Garikai/Hlalani Kuhle failure

garikaiHARARE - President Robert Mugabe's government only built housing units for a paltry US$4000 under its much touted Operation Garikai/Hlalani Kuhle between 2005 and to date. (Pictured: Children play amongst the ruins of their homes)

Parliament heard that the housing units built were insufficient to service the needs of the thousands who were left homeless after government’s brutal Operation Murambatsvina.

More than 700,000 people were left stranded after houses and shacks were bulldozed, while informal traders’ stalls were demolished and their goods confiscated, leaving them without a livelihood.

National Housing and Social Amenities minister Fidelis Mhashu told Parliament this week that there was an audit of the requirements of houses that were demolished.

“We came up with a figure of 7 487 housing units required and out of that list of houses required, the ministry was able to come up with housing units built to the tune of US$4 205,” Mhashu said.

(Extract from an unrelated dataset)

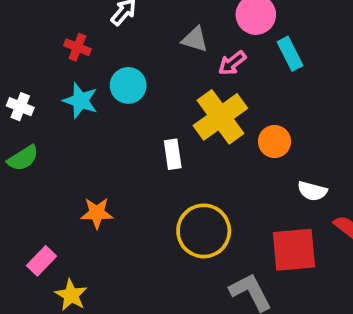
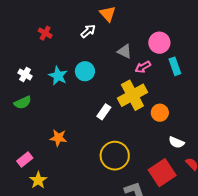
red cross: (77, 47) -> (45, 33), moved
white rectangle: (173, 154) -> (104, 112), turned 35
red square: (294, 250) -> (162, 173), turned -36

Five weeks after Operation Murambatsvina, the government launched Operation Garikai/Hlalani Kuhle, said to be a programme to build houses for the victims of their “slum clearance” operation. Amnesty International, the global human rights advocacy organisation, warned back then that the operation was not a solution to the government-inspired destruction of houses, as it did not assist the victims of Operation Murambatsvina.

The few houses that were built were reportedly given to civil servants, police and soldiers. Amnesty said Operation Garikai/Hlalani Kuhle was a wholly inadequate response to the abuses committed against the victims of Operation Murambatsvina. There have been no other significant government programmes to assist the hundreds of thousands of victims of Murambatsvina.

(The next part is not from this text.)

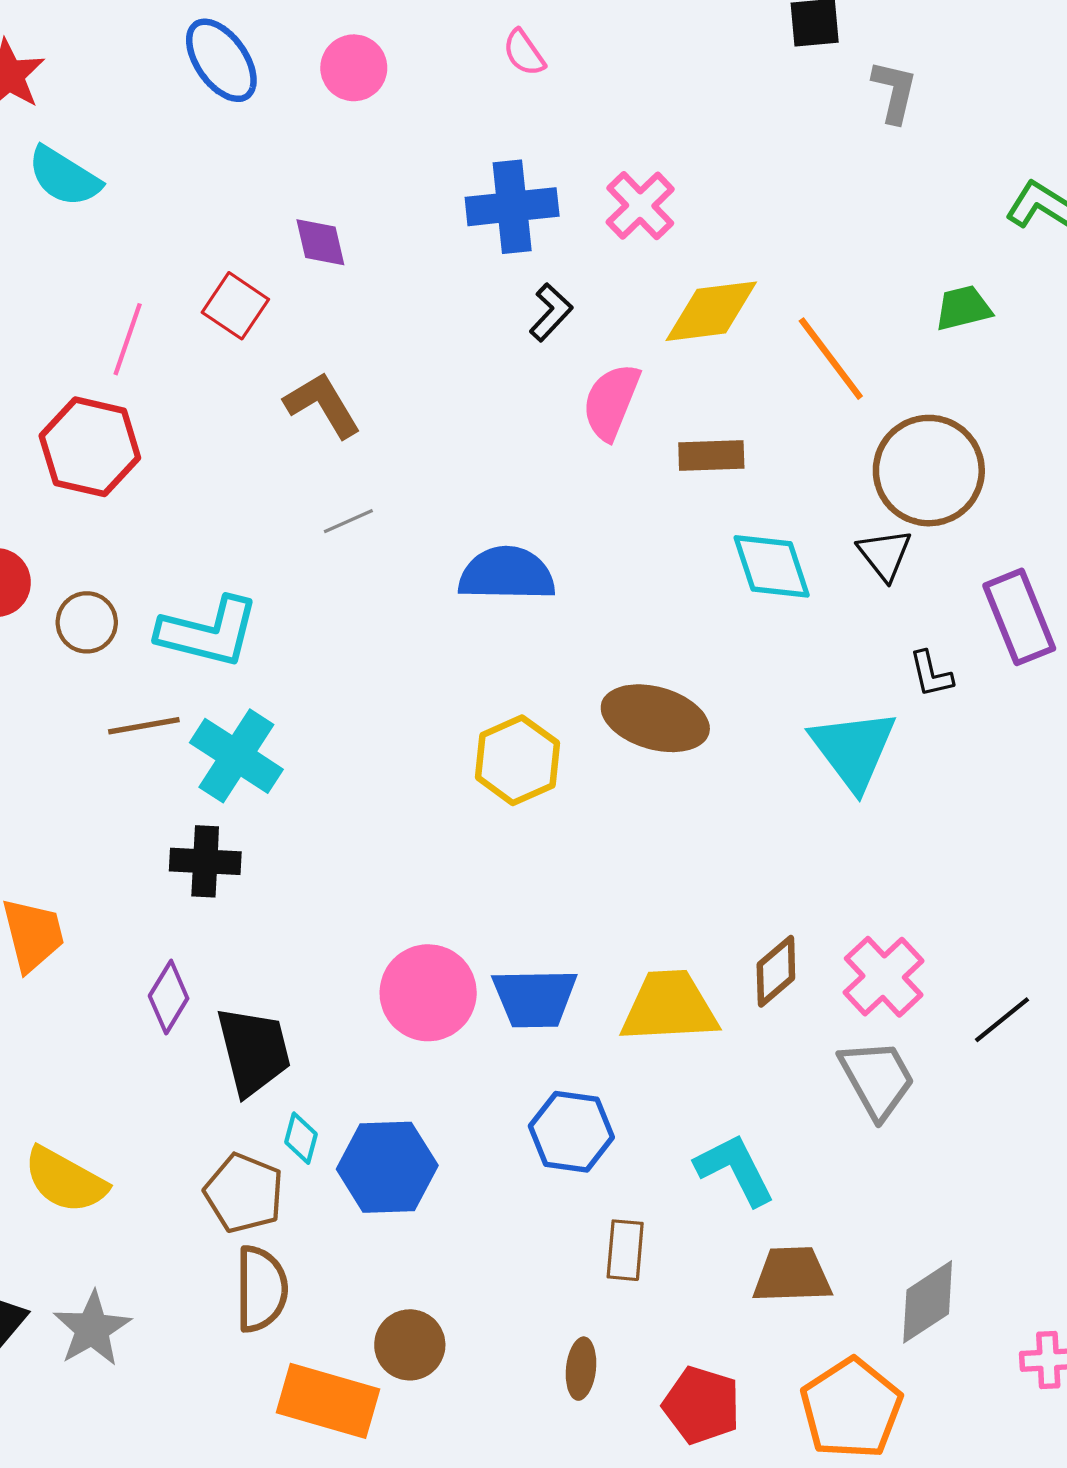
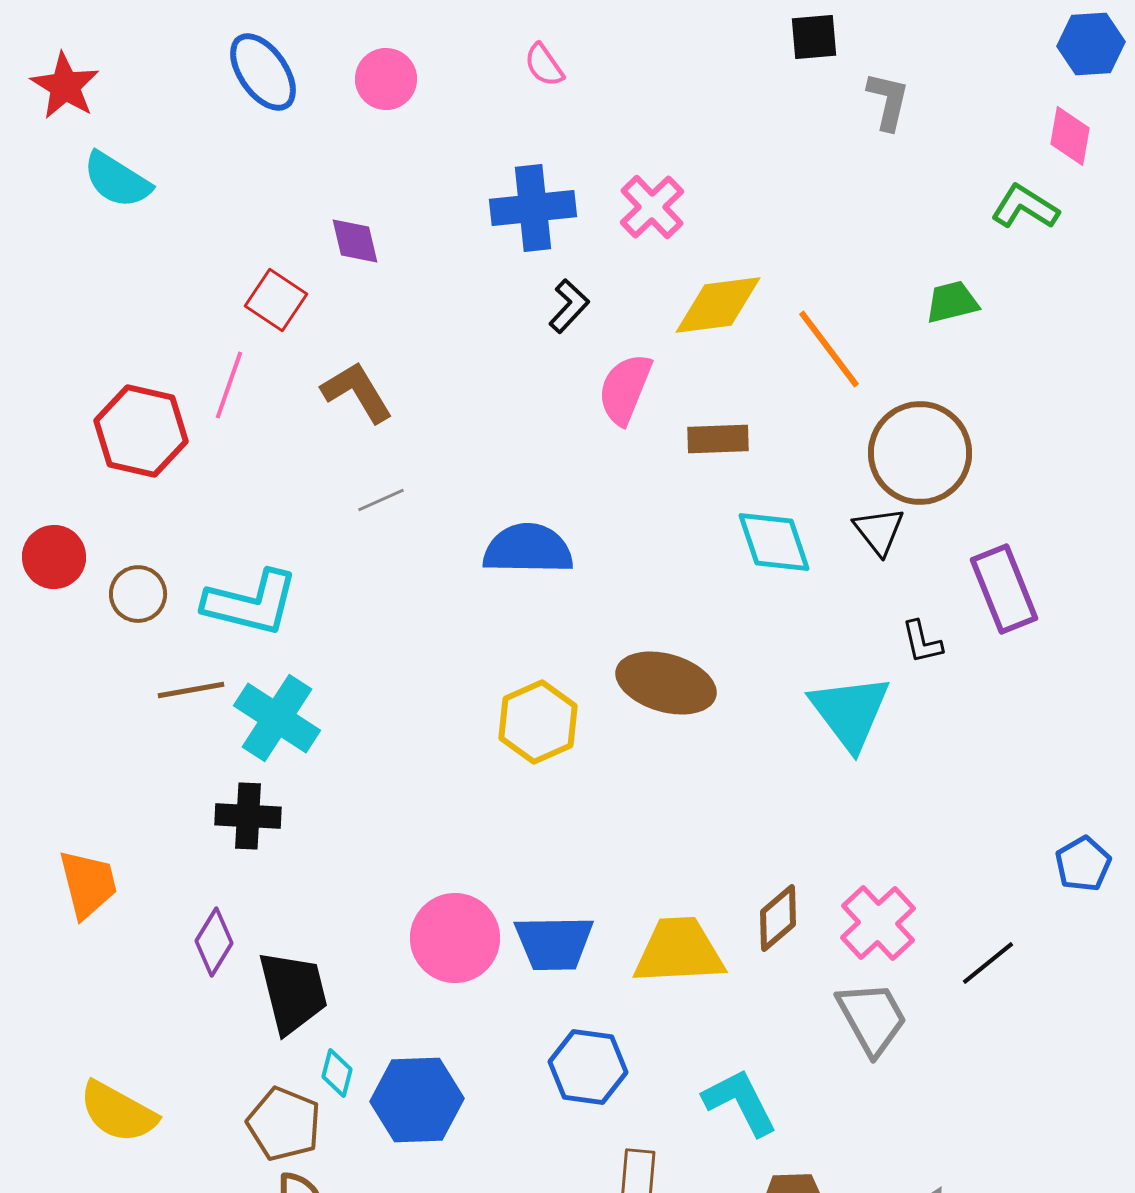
pink line: (128, 339) -> (229, 385), moved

United Nations Special Envoy Anna Tibaijuka visited Zimbabwe in the wake of Murambatsvina and said the operation had breached both national and international human rights law.

General Constantine Chiwenga, chief of Zimbabwe’s defence forces, and Augustine Chihuri, chief of police, were directly involved in the planning and execution of the operation.

Chihuri reportedly said the operation was to “clean the country of the crawling mass of maggots bent on destroying the economy”. International legal experts view Operation Murambatsvina as a gross violation of human rights and, should Zimbabwe become a signatory to the Rome Treaty, suggest the perpetrators could be tried by the International Criminal Court.